ROSANA HESSEL
Em meio à confusão do Orçamento de 2021 aprovado pelo Congresso Nacional na última quinta-feira (25), aumentando os riscos de descumprimento da Lei de Responsabilidade Fiscal (LRF) e sem condições de ser executado, a equipe econômica conseguiu fazer uma ginástica contábil, que permitiu reduzir a necessidade de financiamento para cumprir a regra de ouro neste ano em mais da metade, para R$ 125,7 bilhões. Foram feitos vários abatimentos nesse buraco fiscal, de R$ 444,1 bilhões atualmente, por meio de superavit do Banco Central, dividendos e devoluções do Banco Nacional de Desenvolvimento Econômico e Social (BNDES).
Prevista no artigo 167 da Constituição, a regra de ouro impede, basicamente, que o governo emita títulos da dívida pública para cobrir despesas correntes, como salários e aposentadorias. Devido aos rombos consecutivos nas contas públicas desde 2014, essa norma fiscal, antes ignorada, ficou evidente nos últimos anos, e só não foi descumprida pelo governo no ano passado por conta do decreto de calamidade.
Conforme a Lei de Diretrizes Orçamentárias (LDO) deste ano, existe uma buraco de R$ 451 bilhões que precisa ser coberto com emissão de títulos públicos por meio de crédito suplementar para evitar o descumprimento da regra de ouro. Por conta disso, a equipe econômica condicionou várias despesas no mesmo valor para o cumprimento dessa norma. Com isso, o pagamento desses gastos, obrigatórios e discricionários, ficou sujeito à autorização de créditos suplementares pelo Congresso Nacional para que o Tesouro possa emitir títulos da dívida cobrir essas pendências.
O Projeto de Lei Orçamentária Anual (PLOA) deste ano condicionou, por exemplo, R$ 272,1 bilhões em gastos previdenciários, R$ 167,5 bilhões em salários e encargos, R$ 15,1 bilhões em sentenças judicias, R$ 21 bilhões de despesas discricionárias e R$ 2,6 bilhões em benefícios aos servidores.
Abatimento
De acordo com o secretário adjunto do Tesouro Nacional, Otavio Ladeira, a insuficiência atual para o cumprimento da regra de ouro está em R$ 444,1 bilhões, que é o resultado da diferença entre as despesas com capital, como investimentos, inversões financeiras e amortizações, de R$ 1,730 trilhão, e as receitas com operações de crédito, de R$ 2,174 trilhões.
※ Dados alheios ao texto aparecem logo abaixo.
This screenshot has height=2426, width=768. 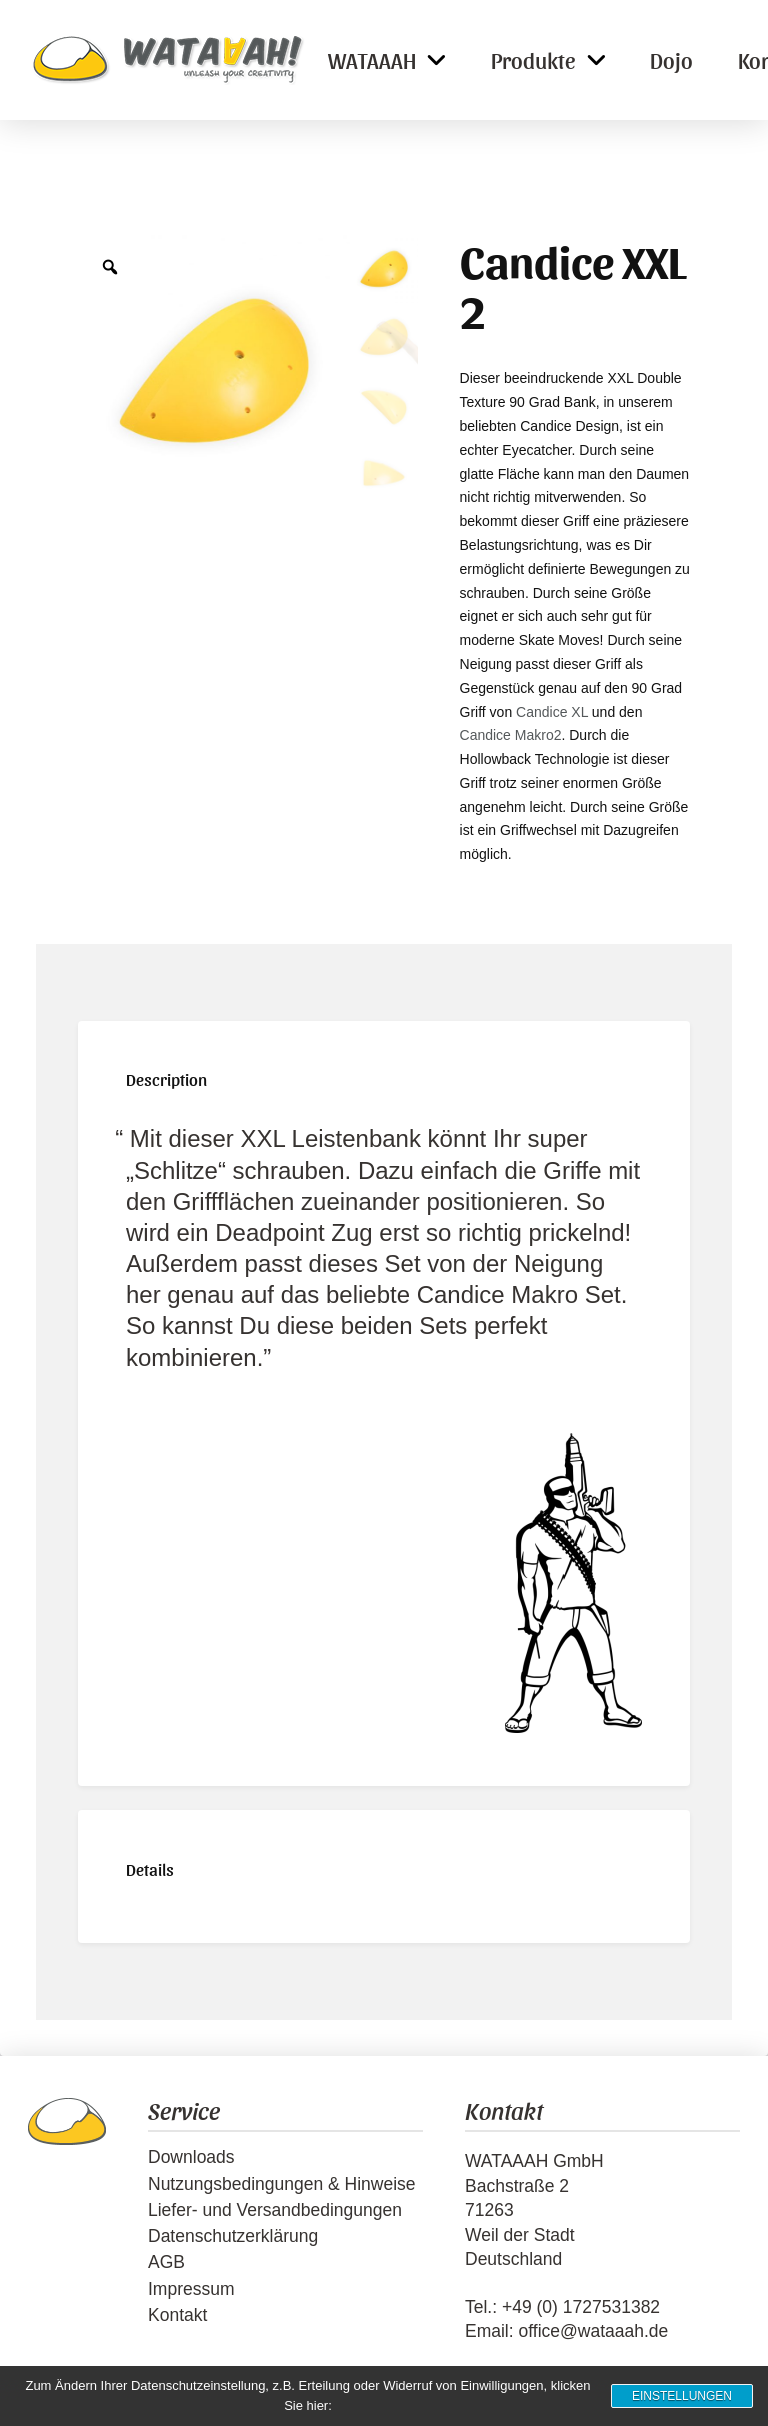 What do you see at coordinates (511, 735) in the screenshot?
I see `Candice Makro2` at bounding box center [511, 735].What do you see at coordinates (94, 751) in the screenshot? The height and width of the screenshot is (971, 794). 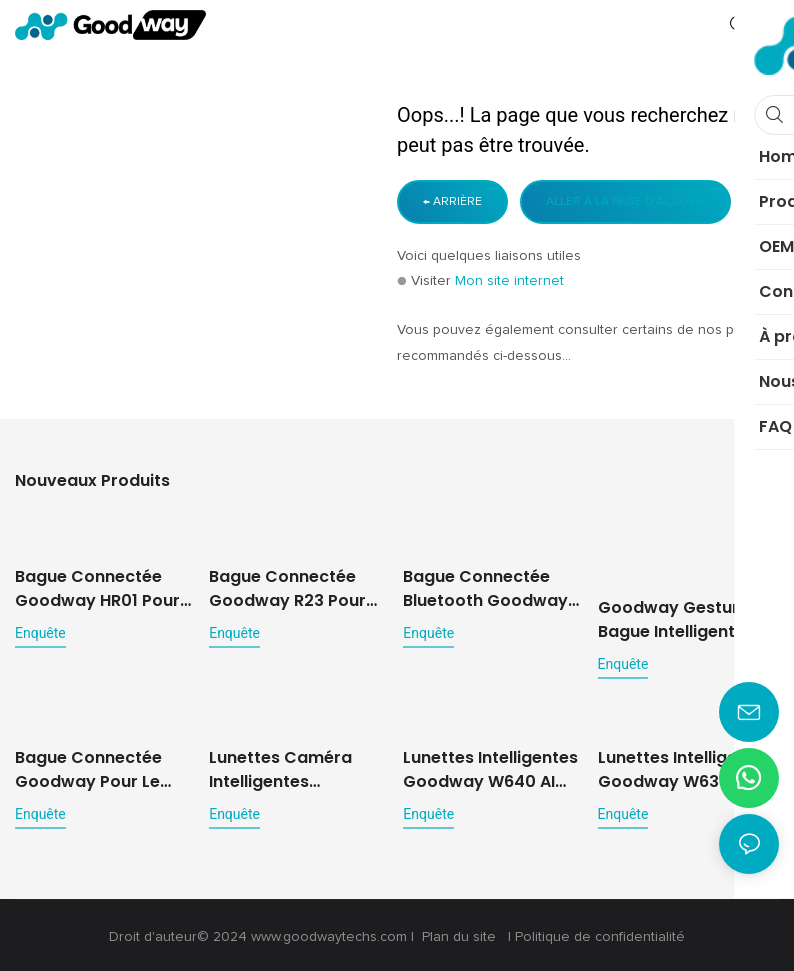 I see `Bague connectée Goodway pour le suivi de la santé et des mouvements` at bounding box center [94, 751].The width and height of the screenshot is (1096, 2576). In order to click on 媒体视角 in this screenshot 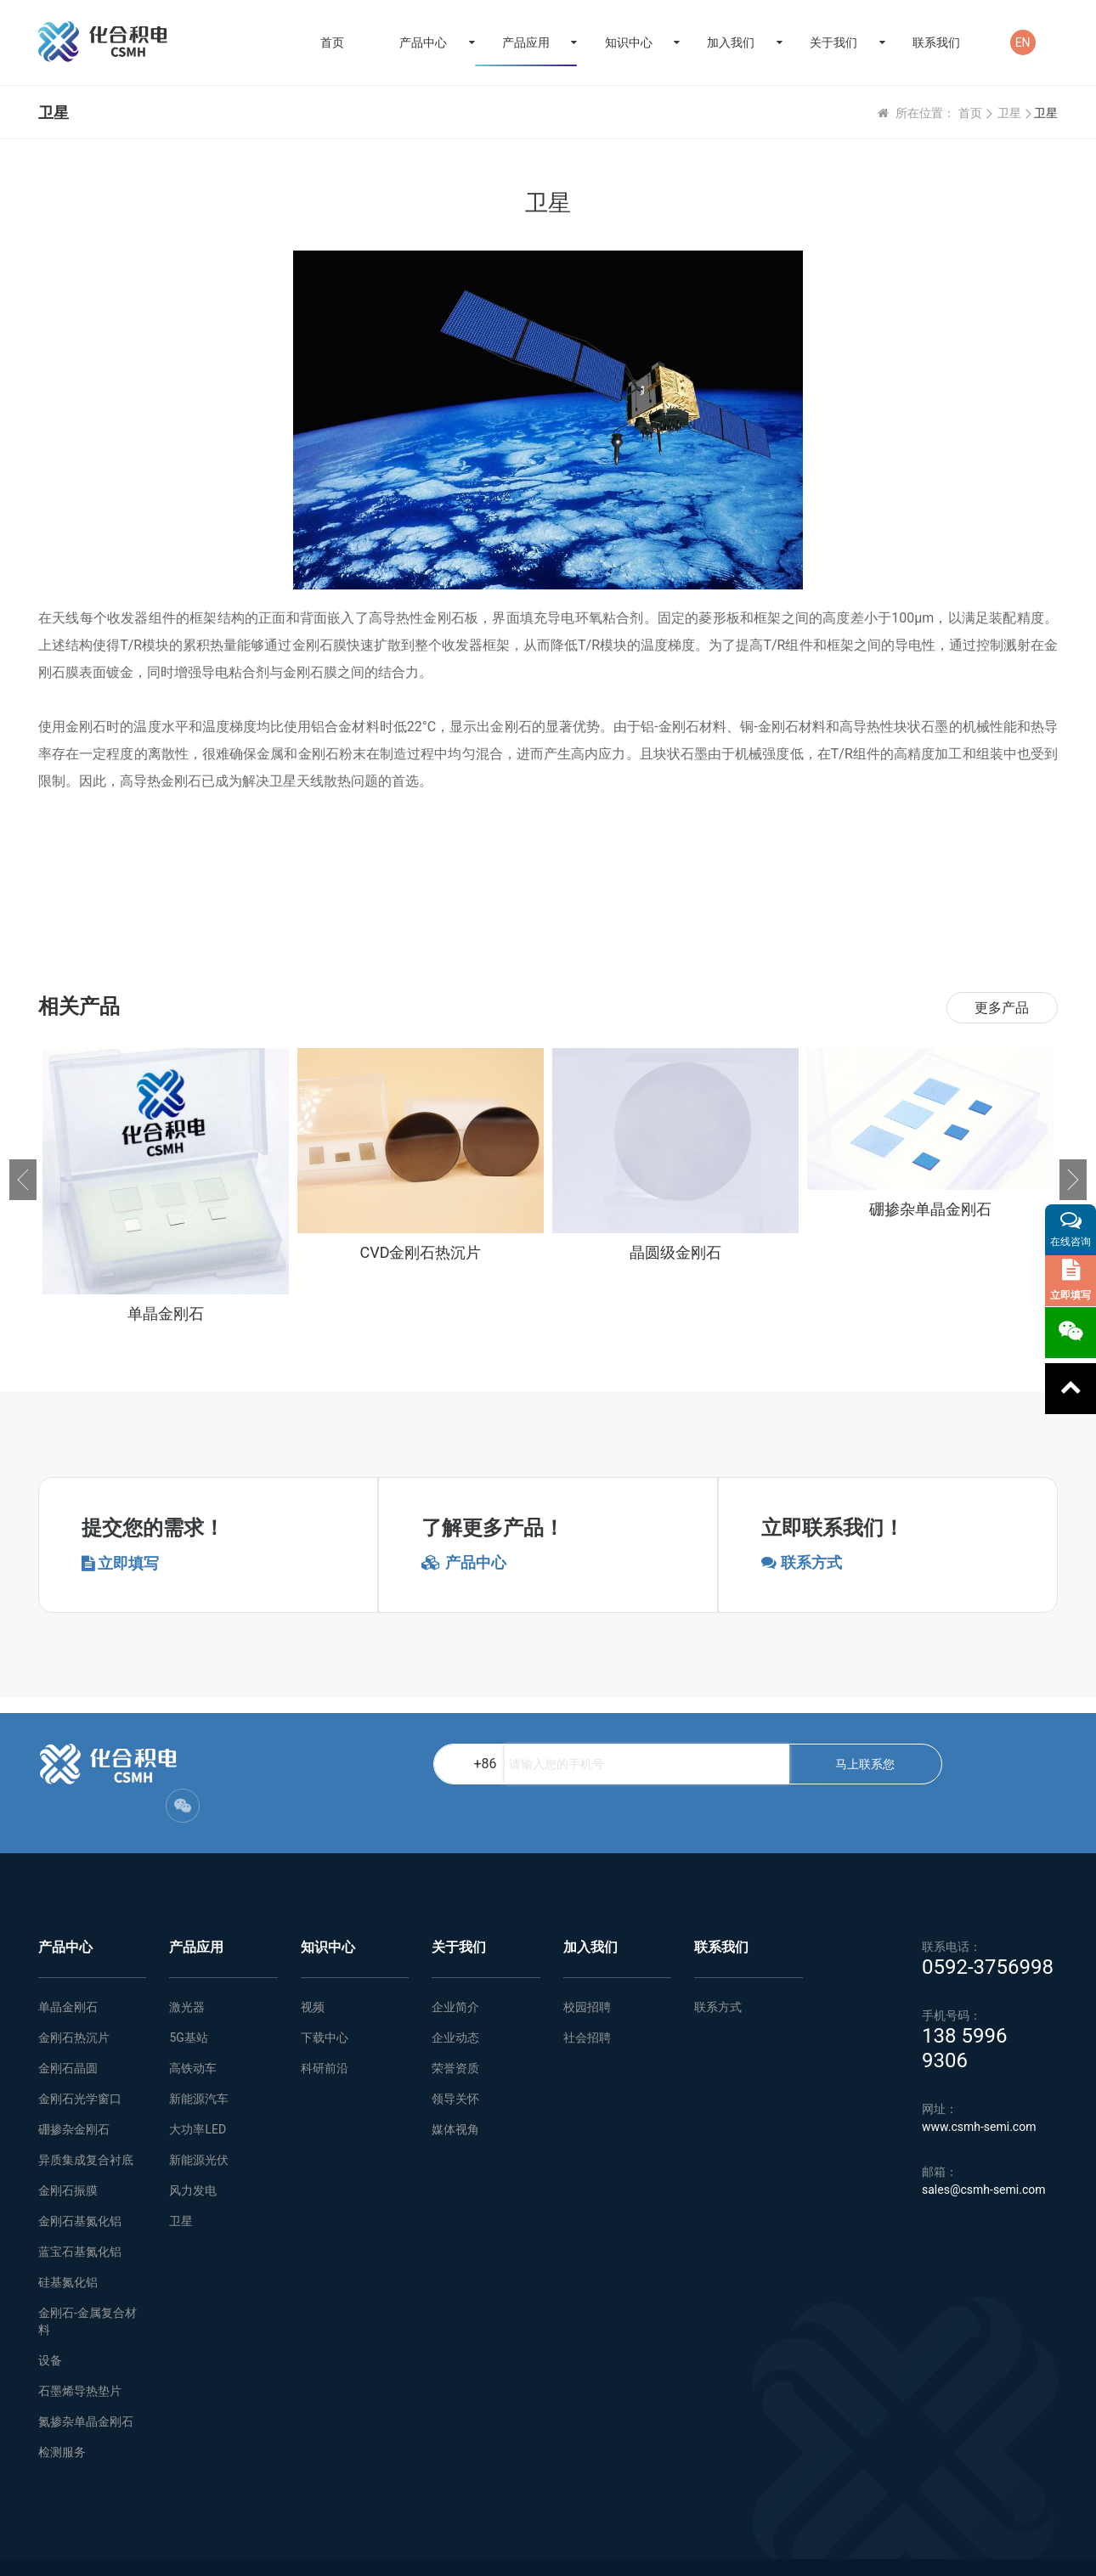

“Essa é a nossa estimativa atualizada, mas, considerando os abatimentos permitidos, de R$ 318,4 bilhões, chegamos a R$ 125,7 bilhões, que o tamanho da insuficiência no momento. Se nenhuma despesa nova surgir, esse é o valor que deverá constar no projeto de lei para solicitar ao Congresso permissão para a emissão de crédito suplementar para cumprir a regra no exercício de 2021”, contou Ladeira, nesta terça-feira (30/03), durante a apresentação do resultado das contas públicas de fevereiro.
O técnico explicou que nesses R$ 318,4 bilhões estão incluídos R$ 197,7 bilhões de superavit nas contas do Banco Central em 2020 e R$ 100 bilhões de devoluções de aportes da União no BNDES programadas para este ano, incluídos os R$ 38 bilhões já devolvidos pela instituição no início deste mês.
Os R$ 20,7 bilhões restantes serão provenientes de “outras fontes de superavit financeiro” que estão sendo discutidas, como dividendos e operações de crédito. Ladeira aida destacou que é preciso manter os “esforços para a consolidação fiscal, “pois a regra de ouro será um desafio nos próximos anos”.
Projeções para a dívida
De acordo com o secretário do Tesouro Nacional, Bruno Funchal, as projeções para a evolução da dívida pública bruta em relação ao Produto Interno Bruto (PIB) mostram um cenário mais animador após a aprovação da Proposta de Emenda à Constituição (PEC) Emergencial, que regulamenta alguns gatilhos de redução de despesas para os governos federal e regionais para cumprir o teto de gastos e ainda prevê redução subsídios para 2% do PIB até 2030, em um cenário mais otimista.
No cenário pré-PEC, o Tesouro previa a dívida bruta chegaria a 85,6% do PIB em 2030 após atingir o pico de 89,9% em 2026. Já no cenário otimista, poderá chegar a 72,5% do PIB, no fim da década.
O cenário base, considerando a premissa a não renovação de gastos tributários que forem perdendo vigência, a dívida bruta poderá chegar a 83,3% do PIB em 2030. O Tesouro prevê que a dívida bruta em 88,1% neste ano para todos os dois cenários.